One of the challenges we’ve faced when trying to create regions for unpacked call sequences[1] is that unreachable code elimination can often “break” a region by deleting the token consumer. It’s not clear if your proposal suffers from this problem, but it’s something to keep in mind, since optimizers can often discover that a plain store is storing to a null pointer, that can become unreachable, and there goes the entire rest of the function, leaving you with a half-open region.
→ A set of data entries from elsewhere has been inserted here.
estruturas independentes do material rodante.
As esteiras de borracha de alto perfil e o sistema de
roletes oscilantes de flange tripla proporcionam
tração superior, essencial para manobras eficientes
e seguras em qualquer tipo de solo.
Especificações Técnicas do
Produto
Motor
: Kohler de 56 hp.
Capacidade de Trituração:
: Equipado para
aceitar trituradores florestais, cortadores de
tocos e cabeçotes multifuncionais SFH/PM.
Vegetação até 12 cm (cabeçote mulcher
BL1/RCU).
I can’t imagine a plausible series of transforms on a reasonable GPU program would end up in this situation, though.
[1] http://lists.llvm.org/pipermail/llvm-dev/2020-January/138627.html

Hi Owen,

The presentation from the dev meeting three weeks ago is here:
https://www.youtube.com/watch?v=_Z5DuiVCFAw

I have not studied the new proposal yet, but I wanted to ask a question about the JumpThreading example in your dev meeting talk: does allowing this transformation break programs?
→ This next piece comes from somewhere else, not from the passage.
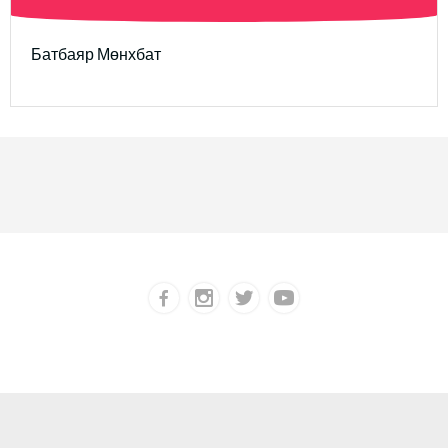
Батбаяр Мөнхбат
I’m asking because my reading of the semantic correctness of the jump-threading transformation is that it *is* allowed by the current convergent annotation: the execution of the barrier() intrinsic depends on the value of `condition` in both the before and after cases. In the former, it is a transitive dependency via `flag`, but still a dependency. This seems to differ from your interpretation of the example, so I’m wondering to what degree clarifying the definition to include transitive dependencies would eliminate some or all spooky action, and whether doing so would result in broken programs.

Perhaps part of the problem is the notion of "control dependence" that the current definition of `convergent` relies on. I don't actually know if there's a universally accepted definition in the literature. The one I kept finding and that made sense to me as being usable in practice in a compiler is only in terms of divergent terminators and post-dominance. The data dependencies of `flag` in the original program aren't relevant.
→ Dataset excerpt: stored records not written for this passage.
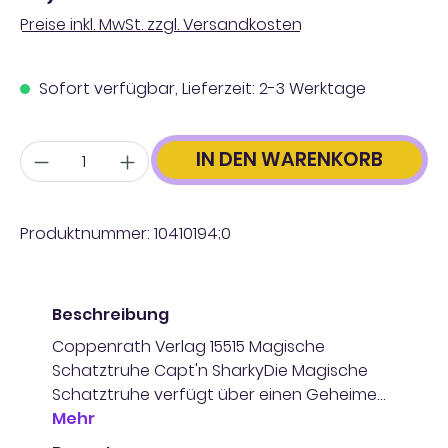
Preise inkl. MwSt. zzgl. Versandkosten
Sofort verfügbar, Lieferzeit: 2-3 Werktage
Anzahl
IN DEN WARENKORB
Produktnummer:
10410194;0
Beschreibung
Coppenrath Verlag 15515 Magische
Schatztruhe Capt'n SharkyDie Magische
Schatztruhe verfügt über einen Geheime…
Mehr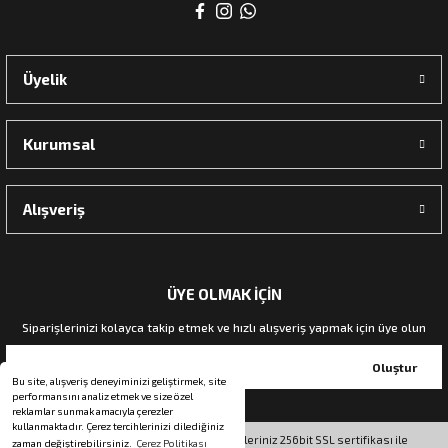
rı
Üyelik
manları
Kurumsal
Alışveriş
ÜYE OLMAK İÇİN
Siparişlerinizi kolayca takip etmek ve hızlı alışveriş yapmak için üye olun
Oluştur
Bu site, alışveriş deneyiminizi geliştirmek, site
performansını analiz etmek ve size özel
reklamlar sunmak amacıyla çerezler
kullanmaktadır. Çerez tercihlerinizi dilediğiniz
© Tüm hakları saklıdır. Kredi kartı bilgileriniz 256bit SSL sertifikası ile
zaman değiştirebilirsiniz.
Çerez Politikası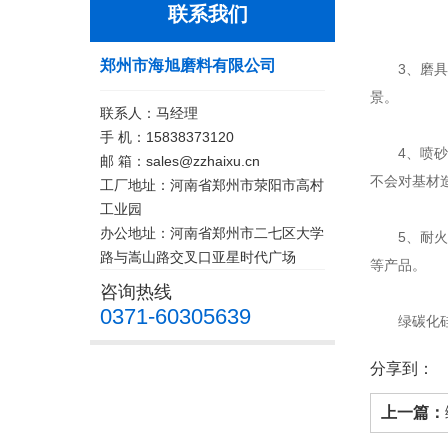
联系我们
郑州市海旭磨料有限公司
3、磨具制
景。
联系人：马经理
手 机：15838373120
4、喷砂与
邮 箱：sales@zzhaixu.cn
不会对基材
工厂地址：河南省郑州市荥阳市高村
工业园
办公地址：河南省郑州市二七区大学
5、耐火材
路与嵩山路交叉口亚星时代广场
等产品。
咨询热线
0371-60305639
绿碳化硅微
分享到：
上一篇：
With that definition of control dependence, the barrier() is initially not dependent on the branch on `condition`, because that branch is post-dominated by the intermediate basic block and therefore hidden.

In more practical terms, the transform really could result in a broken program depending on how the underlying implementation does divergence and reconvergence. This particular example shouldn't change anything wrt the current implementation in AMDGPU, for example, but it would break an implementation based on reconverging at post-dominators (which is documented in the literature as well).

Cheers,
Nicolai

I watched the talk on the design, and it all made sense to me. I can't claim to have a deep knowledge of the requirements of GPU architectures, but I can say that this is basically the kind of stuff we had in mind when the token type was designed. What you are saying about modelling these special GPU operations as accessing inaccessible memory makes sense to me, but again, I am not an expert.

One of the challenges we've faced when trying to create regions for unpacked call sequences[1] is that unreachable code elimination can often "break" a region by deleting the token consumer. It's not clear if your proposal suffers from this problem, but it's something to keep in mind, since optimizers can often discover that a plain store is storing to a null pointer, that can become unreachable, and there goes the entire rest of the function, leaving you with a half-open region. I can't imagine a plausible series of transforms on a reasonable GPU program would end up in this situation, though.
[1] http://lists.llvm.org/pipermail/llvm-dev/2020-January/138627.html

Thanks for the feedback, Reid. I try not to make assumptions about what is a "reasonable" GPU program :wink:

One advantage that we have here is that there is no need to explicitly "end" a token region. Rather, we have a single token producer and 0 to any number of consumers. Deleting a consumer doesn't make a difference for the semantic guarantees we make for any of the non-deleted code. At least, I've thought about this quite a fair bit, including some very incomplete proof sketches, and I'm pretty confident about it at this point.

For what it's worth, `unreachable` and multiple return statements are things we see in GPU code in practice, and simple support of dead-code elimination was an explicit goal.

One interesting kind of thing can happen and needs to be kept in mind when the `anchor` intrinsic is used, because this intrinsic is largely implementation-defined. If you have:

   %tok = call token @llvm.experimental.convergence.anchor()

   ... lots of code with control flow ...

   call void @convergent_op() [ "convergencectrl"(token %tok) ]

   ...

   %tok2 = call token @llvm.experiment.convergence.anchor()
   call void @second_op() [ "convergencectrl"(token %tok2) ]

Deleting the @convergent_op could potentially cause a different set of threads to arrive together at the second anchor and for the @second_op during execution in practice. Whether the deletion makes a difference or not depends on the details of the underlying divergence / reconvergence mechanisms.

That's okay though, because it just ends up being a different refinement of the original IR semantics. Allowing this kind of freedom (even including non-determinism) is exactly the point of the `anchor` intrinsic, and if the programmer/frontend didn't want that, some alternative structure (typically based on `entry`) would have to be used instead.

Cheers,
Nicolai